EXERCISE DETAILS: Write out the full listing again. Make no alterations.

[Opening DATA section]

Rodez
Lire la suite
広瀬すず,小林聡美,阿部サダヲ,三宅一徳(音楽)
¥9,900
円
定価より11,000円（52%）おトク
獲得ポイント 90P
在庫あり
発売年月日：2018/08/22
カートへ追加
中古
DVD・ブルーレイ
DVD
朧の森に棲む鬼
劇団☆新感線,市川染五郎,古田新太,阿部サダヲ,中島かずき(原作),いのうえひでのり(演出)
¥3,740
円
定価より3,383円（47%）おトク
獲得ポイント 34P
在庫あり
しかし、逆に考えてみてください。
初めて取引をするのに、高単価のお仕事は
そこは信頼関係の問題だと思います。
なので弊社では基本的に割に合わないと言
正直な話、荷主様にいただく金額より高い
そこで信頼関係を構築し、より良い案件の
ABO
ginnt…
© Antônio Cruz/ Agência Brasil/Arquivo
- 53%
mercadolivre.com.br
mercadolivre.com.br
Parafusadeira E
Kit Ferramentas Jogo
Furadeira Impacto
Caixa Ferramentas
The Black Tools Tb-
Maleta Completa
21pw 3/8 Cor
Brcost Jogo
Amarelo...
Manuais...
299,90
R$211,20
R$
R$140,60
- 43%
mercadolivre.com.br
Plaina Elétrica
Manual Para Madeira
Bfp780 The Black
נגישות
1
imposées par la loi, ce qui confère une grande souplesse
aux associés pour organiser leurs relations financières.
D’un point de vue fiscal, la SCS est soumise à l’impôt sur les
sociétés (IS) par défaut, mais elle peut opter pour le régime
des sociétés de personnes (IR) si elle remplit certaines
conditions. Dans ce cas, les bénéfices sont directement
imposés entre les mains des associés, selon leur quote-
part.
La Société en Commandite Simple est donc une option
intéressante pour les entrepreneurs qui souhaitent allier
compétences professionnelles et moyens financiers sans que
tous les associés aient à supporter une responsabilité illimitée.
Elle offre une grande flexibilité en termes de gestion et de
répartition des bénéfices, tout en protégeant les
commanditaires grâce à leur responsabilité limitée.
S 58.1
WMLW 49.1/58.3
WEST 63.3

[Closing DATA section]

FINISHED TASK:
Rodez
Lire la suite
広瀬すず,小林聡美,阿部サダヲ,三宅一徳(音楽)
¥9,900
円
定価より11,000円（52%）おトク
獲得ポイント 90P
在庫あり
発売年月日：2018/08/22
カートへ追加
中古
DVD・ブルーレイ
DVD
朧の森に棲む鬼
劇団☆新感線,市川染五郎,古田新太,阿部サダヲ,中島かずき(原作),いのうえひでのり(演出)
¥3,740
円
定価より3,383円（47%）おトク
獲得ポイント 34P
在庫あり
しかし、逆に考えてみてください。
初めて取引をするのに、高単価のお仕事は
そこは信頼関係の問題だと思います。
なので弊社では基本的に割に合わないと言
正直な話、荷主様にいただく金額より高い
そこで信頼関係を構築し、より良い案件の
ABO
ginnt…
© Antônio Cruz/ Agência Brasil/Arquivo
- 53%
mercadolivre.com.br
mercadolivre.com.br
Parafusadeira E
Kit Ferramentas Jogo
Furadeira Impacto
Caixa Ferramentas
The Black Tools Tb-
Maleta Completa
21pw 3/8 Cor
Brcost Jogo
Amarelo...
Manuais...
299,90
R$211,20
R$
R$140,60
- 43%
mercadolivre.com.br
Plaina Elétrica
Manual Para Madeira
Bfp780 The Black
נגישות
1
imposées par la loi, ce qui confère une grande souplesse
aux associés pour organiser leurs relations financières.
D’un point de vue fiscal, la SCS est soumise à l’impôt sur les
sociétés (IS) par défaut, mais elle peut opter pour le régime
des sociétés de personnes (IR) si elle remplit certaines
conditions. Dans ce cas, les bénéfices sont directement
imposés entre les mains des associés, selon leur quote-
part.
La Société en Commandite Simple est donc une option
intéressante pour les entrepreneurs qui souhaitent allier
compétences professionnelles et moyens financiers sans que
tous les associés aient à supporter une responsabilité illimitée.
Elle offre une grande flexibilité en termes de gestion et de
répartition des bénéfices, tout en protégeant les
commanditaires grâce à leur responsabilité limitée.
S 58.1
WMLW 49.1/58.3
WEST 63.3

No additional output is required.